You can probably thank Title IX for that. Women appear to be so used to getting things handed to them in the name of political correctness that you ladies can't handle straight up competition for coaching jobs. You have no one to blame but yourselves.

Anonymous said...

About four years ago I was on a search committee for a D-! head coaching position for a women's team. The associate AD who was heading the search told us, "we will not consider any woman who is a lesbian or who 'might' be a lesbian". Given those guidelines, we could only consider women who were married. Several women applied, but the associate AD refused to interview single women. Of course, this was only my experience, but I have heard similar stories at other institutions.

Anonymous said...

Did it occur to you that the women that submitted their resumes weren't as qualified as the men who did so and that the AD approved for interviews only those most qualified for the job and who would have the most positive impact upon the athletic department and university?

As far as your lesbian claim goes please forward any articles or links that support the concept that there is a generally positive impact upon those programs that go out of their way to hire lesbians as coaches. I'd like to take a look at them. Note that I'm looking for articles penned by people that actually work in the athletic departments, not Gender Studies or the Social Sciences as we already know what their agenda is.

Wyman Stewart said...

I think Diane's comments remind me a lot of how guys react not just with women, but to other situations, men are eventually forced to relate to and accept. I believe had she coached a second year, she would have found it easier, not easy, but easier. I am not saying it should be this way, but it is. Part of it is that men are competitive to a degree that can go beyond necessity. Then too, with men, you often have to earn your way into the group. I understand Diane's feelings. Military life is stressful enough as it is, without adding more stress, especially, unneccary stress. That fact prevented Diane from having the chance to learn what I am talking about, but I would think she's encountered in other ways, if in the military; including ways she would approve of. It's a shame Diane lacked a mentor who could guide her through what she went through. However, I understand her feelings.

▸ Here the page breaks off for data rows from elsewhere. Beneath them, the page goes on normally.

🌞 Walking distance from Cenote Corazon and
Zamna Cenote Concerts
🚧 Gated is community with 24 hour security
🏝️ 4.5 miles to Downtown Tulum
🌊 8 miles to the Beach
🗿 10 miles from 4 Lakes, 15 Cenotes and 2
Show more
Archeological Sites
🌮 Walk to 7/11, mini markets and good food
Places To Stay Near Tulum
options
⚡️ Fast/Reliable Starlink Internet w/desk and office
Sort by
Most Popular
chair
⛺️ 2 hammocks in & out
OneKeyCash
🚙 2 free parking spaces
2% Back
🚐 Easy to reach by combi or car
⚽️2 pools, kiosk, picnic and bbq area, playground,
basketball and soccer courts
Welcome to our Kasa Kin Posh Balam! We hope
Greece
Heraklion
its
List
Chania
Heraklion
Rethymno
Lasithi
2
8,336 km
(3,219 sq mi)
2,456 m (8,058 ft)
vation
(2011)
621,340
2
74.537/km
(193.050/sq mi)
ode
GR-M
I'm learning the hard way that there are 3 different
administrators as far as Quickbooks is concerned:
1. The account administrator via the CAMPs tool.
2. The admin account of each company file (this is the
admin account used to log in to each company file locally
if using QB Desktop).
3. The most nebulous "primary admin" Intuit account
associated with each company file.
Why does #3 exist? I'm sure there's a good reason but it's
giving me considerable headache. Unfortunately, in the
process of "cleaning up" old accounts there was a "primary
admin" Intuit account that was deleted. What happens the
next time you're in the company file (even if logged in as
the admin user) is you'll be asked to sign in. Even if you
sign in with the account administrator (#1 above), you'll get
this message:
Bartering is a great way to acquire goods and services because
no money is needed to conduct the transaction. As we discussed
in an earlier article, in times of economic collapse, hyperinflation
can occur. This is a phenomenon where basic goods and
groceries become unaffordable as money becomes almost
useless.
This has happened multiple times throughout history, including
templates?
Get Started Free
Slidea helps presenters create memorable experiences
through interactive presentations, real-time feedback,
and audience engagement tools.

As for Anonymous who was on a coaching "search committee" I would have to know more about the institution to determine whether the person played the right role in the situation mentioned.

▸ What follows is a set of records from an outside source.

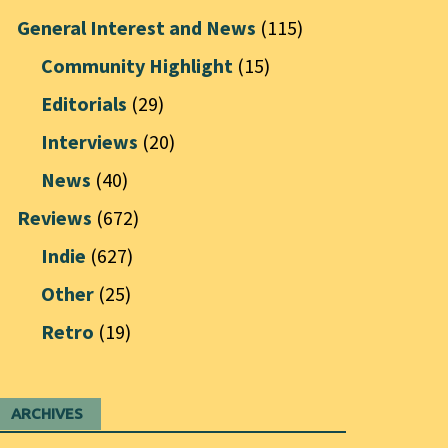
General Interest and News
(115)
Community Highlight
(15)
Editorials
(29)
Interviews
(20)
News
(40)
Reviews
(672)
Indie
(627)
Other
(25)
Retro
(19)
ARCHIVES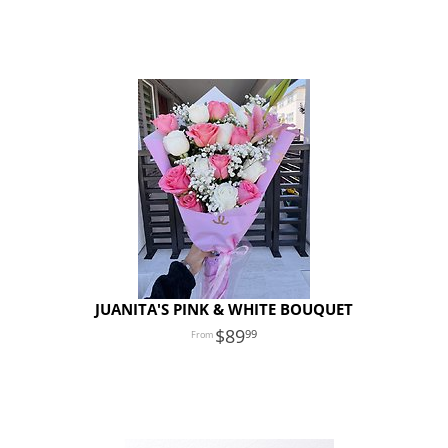
JUANITA'S PINK & WHITE BOUQUET
89
99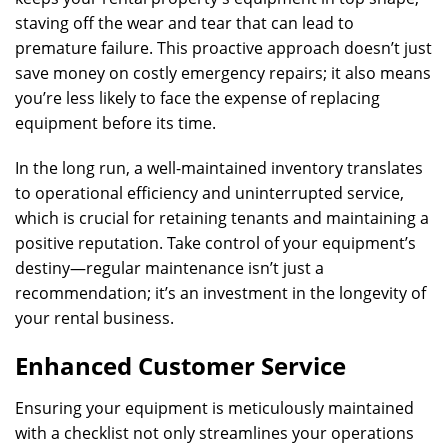
staving off the wear and tear that can lead to
premature failure. This proactive approach doesn’t just
save money on costly emergency repairs; it also means
you’re less likely to face the expense of replacing
equipment before its time.
In the long run, a well-maintained inventory translates
to operational efficiency and uninterrupted service,
which is crucial for retaining tenants and maintaining a
positive reputation. Take control of your equipment’s
destiny—regular maintenance isn’t just a
recommendation; it’s an investment in the longevity of
your rental business.
Enhanced Customer Service
Ensuring your equipment is meticulously maintained
with a checklist not only streamlines your operations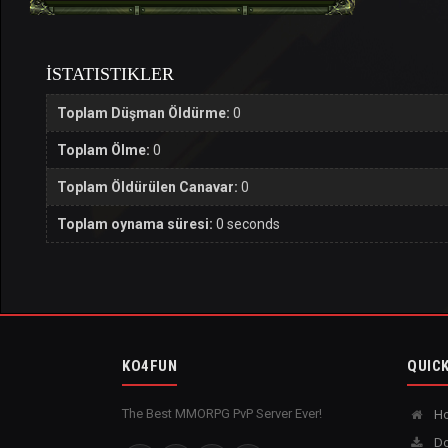
İSTATISTIKLER
Toplam Düşman Öldürme:
0
Toplam Ölme:
0
Toplam Öldürülen Canavar:
0
Toplam oynama süresi:
0 seconds
KO4FUN
QUICK
The Best MMORPG PvP Server Ever!
H
Do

If it only cost me my spot on the search committee, I would have responded to the Assistant AD's words with, "Put in writing, so I can check the legality and the university's policies on the topic." Then I would mention the need to do this for self-protection, to potentially avoid future prosecution, even if I failed to follow his directions, while the results turned out as though I did.

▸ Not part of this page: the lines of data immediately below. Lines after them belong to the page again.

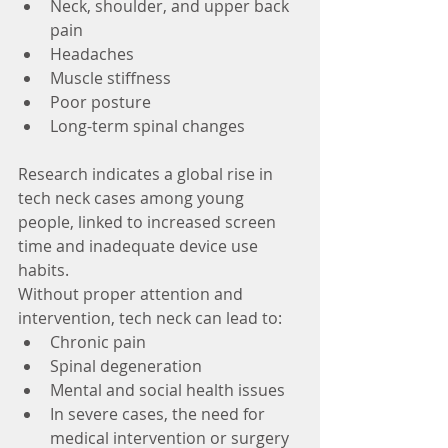
Neck, shoulder, and upper back 
pain
Headaches
Muscle stiffness
Poor posture
Long-term spinal changes
Research indicates a global rise in 
tech neck cases among young 
people, linked to increased screen 
time and inadequate device use 
habits. 
Without proper attention and 
intervention, tech neck can lead to:
Chronic pain
Spinal degeneration
Mental and social health issues
In severe cases, the need for 
medical intervention or surgery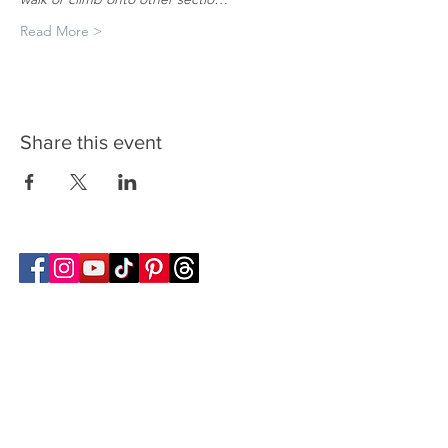
Read More >
Share this event
Follow Transcona Museum
Transcona Museum
141 Regent Avenue West
Winnipeg, MB R2C 1R1
204-222-0423
info@transconamuseum.mb.ca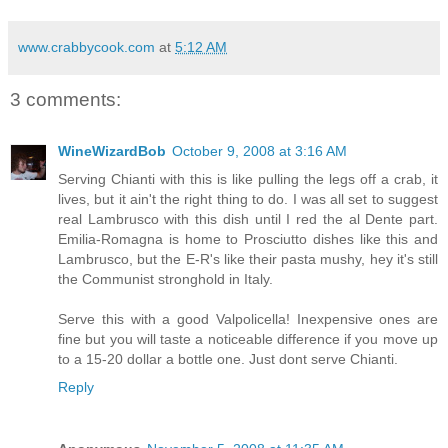
www.crabbycook.com
at
5:12 AM
3 comments:
WineWizardBob
October 9, 2008 at 3:16 AM
Serving Chianti with this is like pulling the legs off a crab, it
lives, but it ain't the right thing to do. I was all set to suggest
real Lambrusco with this dish until I red the al Dente part.
Emilia-Romagna is home to Prosciutto dishes like this and
Lambrusco, but the E-R's like their pasta mushy, hey it's still
the Communist stronghold in Italy.
Serve this with a good Valpolicella! Inexpensive ones are
fine but you will taste a noticeable difference if you move up
to a 15-20 dollar a bottle one. Just dont serve Chianti.
Reply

To me, unless it can be objectively shown that no single woman candidate was worthy of consideration, the Assistant AD and possibly the "search committee," violated anti-discrimation laws based on marital status.

It's possible standing up for what was right cost too high a price to pay it, but on the surface, Anonymous appears to have allowed his /her self to be successfully bullied! I don't always agree with things, such as laws or policies, but I accept in a civilzed society, your duty is to obey the law or be willing to agree to resign for the sake of your moral conscience. I wonder why Anonymous chose not to do the right thing, while I also ask that question of the Assistant AD?

Coach Outlet Store Online said...

I have to say it is really a good post. I have learnt a lot. Thank you!

pay per head software said...

I didn't expect that something like that happened. I have to admit that we are more opened mind than before and the number of women coaching are decreasing.

Women Executive Coaching said...

Very nice blog on career coaching.It helped a lot.Thank you for sharing this wonderful information.I know another institute of career coaching it's also providing their best services in career coaching and life coaching.

Women Executive Coaching

Anonymous said...

For those asking for scientific research: http://acostacarpenter.org/AcostaCarpenter2012.pdf

Many here:

And others in the field of sport sociology.